PROBLEM DETAILS.
Wherever a line in the records contains the word "Drive", return that line.

SUPPLIED RECORDS.
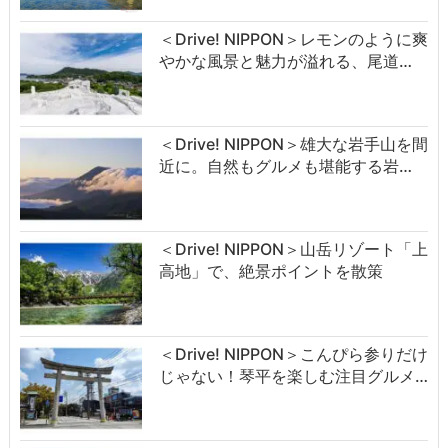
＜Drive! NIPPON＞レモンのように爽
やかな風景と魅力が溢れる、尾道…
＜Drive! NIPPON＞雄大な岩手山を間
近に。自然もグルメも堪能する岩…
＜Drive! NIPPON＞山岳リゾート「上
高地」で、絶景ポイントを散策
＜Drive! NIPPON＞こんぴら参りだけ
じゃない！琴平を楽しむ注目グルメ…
* * *
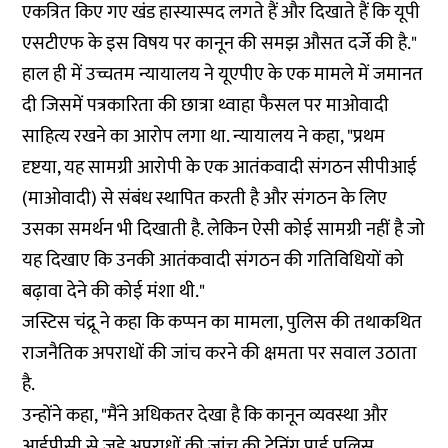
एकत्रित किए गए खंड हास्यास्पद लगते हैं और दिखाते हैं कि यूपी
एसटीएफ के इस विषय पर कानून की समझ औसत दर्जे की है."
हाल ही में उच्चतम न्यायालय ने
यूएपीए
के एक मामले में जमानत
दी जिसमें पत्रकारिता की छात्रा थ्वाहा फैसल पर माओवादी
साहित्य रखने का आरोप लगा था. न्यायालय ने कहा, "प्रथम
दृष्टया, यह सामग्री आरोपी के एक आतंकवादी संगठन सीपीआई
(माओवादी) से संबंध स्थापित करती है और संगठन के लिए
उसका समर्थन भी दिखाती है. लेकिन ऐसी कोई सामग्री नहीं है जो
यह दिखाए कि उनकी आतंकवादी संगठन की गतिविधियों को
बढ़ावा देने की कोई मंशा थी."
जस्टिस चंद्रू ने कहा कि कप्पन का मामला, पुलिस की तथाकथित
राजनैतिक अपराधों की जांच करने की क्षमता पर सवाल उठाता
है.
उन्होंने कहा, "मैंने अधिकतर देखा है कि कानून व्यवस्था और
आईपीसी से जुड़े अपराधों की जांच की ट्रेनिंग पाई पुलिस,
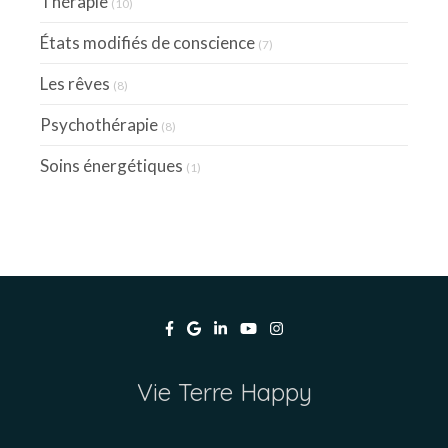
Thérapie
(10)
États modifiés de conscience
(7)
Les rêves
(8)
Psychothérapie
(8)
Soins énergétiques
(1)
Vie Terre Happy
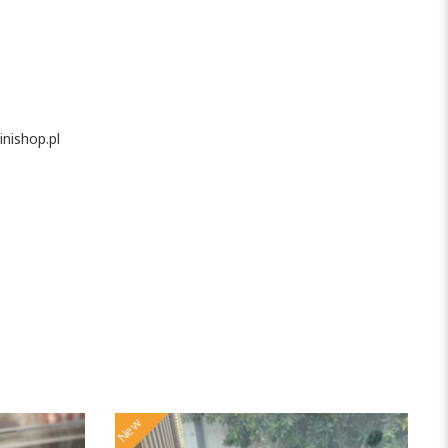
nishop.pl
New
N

ANSWER BELOW.
＜Drive! NIPPON＞レモンのように爽
＜Drive! NIPPON＞雄大な岩手山を間
＜Drive! NIPPON＞山岳リゾート「上
＜Drive! NIPPON＞こんぴら参りだけ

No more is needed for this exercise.